Kara Swisher

Recent Posts by Kara Swisher

Early-Selling VCs Are About as Surprising as Summer Fog in San Francisco

Whenever an out-of-town visitor comes to stay at my house in San Francisco, it’s as good as definite that I will get some version of this:

“It really is cold when the fog rolls in, isn’t it? Do you know that famous Mark Twain quote about the coldest winter I ever spent was a summer in San Francisco? How come it was just warm and a second later it is freezing? Is it always like this?”

And here’s my usual reply: Yes. Indeed, I do. Please see Mark Twain famous quote about the coldest winter I ever spent was a summer in San Francisco. Mais oui, mon ami — so get yourself a fleece and shut up about it.

I am beginning to feel the same way about the endless series of articles about insiders — especially venture capitalists, who were early investors in a number of Web 2.0 companies — selling out big chunks of their stakes now that lockups have expired.

We’ve done a few — a very few, in fact, by choice — since the fact that some of these insiders are selling comes with about as much suspense as whether Apple’s stock will rise in the run-up to the latest product launches in September.

We’ve done a few of those stories, too, since at least the Apple market valuation is unprecedented in its size and scope.

VCs heading for the exits as soon as possible after a big liquidation event, not so much.
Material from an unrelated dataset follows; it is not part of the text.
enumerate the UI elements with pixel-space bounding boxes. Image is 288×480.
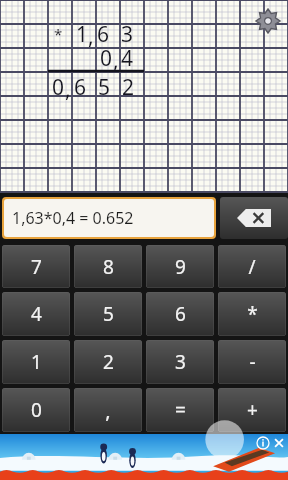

As investor Fred Wilson noted sensibly on his blog A VC yesterday:

“It is an investors job to return capital. I will say that again. It is an investors job to return capital … So to all the folks out there who are shocked and outraged at all the insider selling going on, I would suggest they park their outrage at the door of capitalism.”

While this might seem cavalier to some public shareholders who have lost a lot of money as the stocks of some high-flying Internet IPOs — most especially Facebook, Zynga and Groupon — have been laid low, trusting venture investors to stay at the party now that everyone can come in is willfully naive.

In short, they invest early and take the initial risk, and then they get out once they get the kind of gains they are looking for.

Short sellers have certainly known what’s coming after these IPOs, of course, which is why they loaded up for bear before these lockup events happened.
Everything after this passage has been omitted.